No Cain and Abel

by Scott Stephens

Seventeen years ago, dinner simmered slowly on the stove as my father added hamburger meat to the spaghetti sauce.  The kitchen was thick with steam and smoke as the garlic bread cooked to a crisp in the oven.  He ambled around from oven, to stove top, to sink, to salad spinner, back to oven, then over to the fridge, fumbling to get dinner prepared for my mother’s return from what was surely an arduous day at the dental office.  I bounced happily in my baby walker next to the kitchen table while my father tossed the steaming spaghetti into the sink.  He cursed as the hot water burned his hands.  I didn’t seem to mind at the time.   My father didn’t take any notice either as he continued to frantically throw dinner together.

From around the corner, my older brother, Matt, crept up to me.   I continued to bounce with excitement as my brother pulled out a plastic cup and his shiny red plastic putter.  With a devilish grin on his face, Matt placed the cup on my head.  I happily obliged, as my sweet brother had brought me a stylish hat.  Matt stood confidently beside me, like Babe Ruth stepping up to the plate, eager to cream the next pitch out of the park.

“Stay still, little brother,” he whispered into my ear softly.

As Matt furrowed his brow, he drew the red putter over behind his head in a tremendous backswing.  My father turned away from the spaghetti sauce and laid his eyes upon a toddler swinging a red putter at a small red cup atop a baby’s head.  With a mighty lunge, he screamed and attempted to seize the club, missing as Matt connected with the cup.  It sailed down the hallway.  There were no cries of pain, just a bouncing baby Scott, and a relieved, bug-eyed father gasping on the kitchen floor.

I think back to that story often, now that my brother and I are practically grown up.  I am now 20, and he is 23.  It all seems so long ago. One could say that I grew up in a tough neighborhood as a kid, especially with a big brother like Matt.  When we were young, our lives were different. Matt was the king, and I was a peasant.  I loathed him, even despised his existence sometimes.  I was a toy for him, nothing more.  His games were seldom fun for me.  His friends were his, and I felt he was embarrassed by me.  He liked to think I was annoying, as all little brothers are.  But all I hoped for was his approval, wondering if it would ever come.

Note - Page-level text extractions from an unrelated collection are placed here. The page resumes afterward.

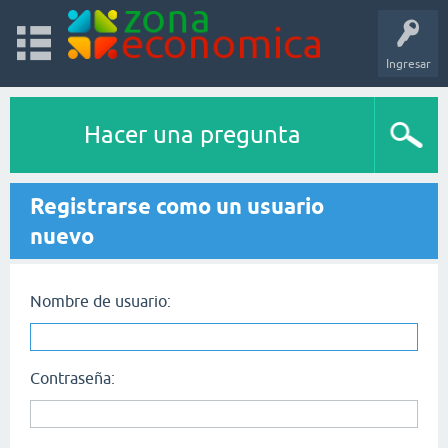
Ingresar
Hacer una pregunta
Registrarse como un usuario
nuevo
Nombre de usuario:
Contraseña:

Eight years ago, I lay on the floor with a bloody nose.  Matt had made the varsity wrestling team and was anxious to try out some of his new moves. He was never big, but he was a vicious fighter. Matt was wrestling the 103-pound weight class, but that didn’t stop him from battling like a pissed-off wolverine with a little-man complex.  The couches in the living room had been pushed aside, and the coffee table blocked the doorway to the rest of the house.  Pillows lay strewn across the room; the wrestling arena was assembled and ready.  He was fast and agile on the carpet.  Before I knew what was happening, my cheek burned as the carpet rubbed my skin raw.  With clenched teeth he held my arms pinned behind me as I slithered like a worm, shifting under his body weight. I struggled to break away.  My leg swung left and clipped Matt’s ankle. His heavy elbow fell across my face, as I felt the bridge of my nose pop. The pain was excruciating.  I could feel the warm blood pouring from my nostrils like cherry soda from a shaken bottle.  Matt stood next me holding my nose.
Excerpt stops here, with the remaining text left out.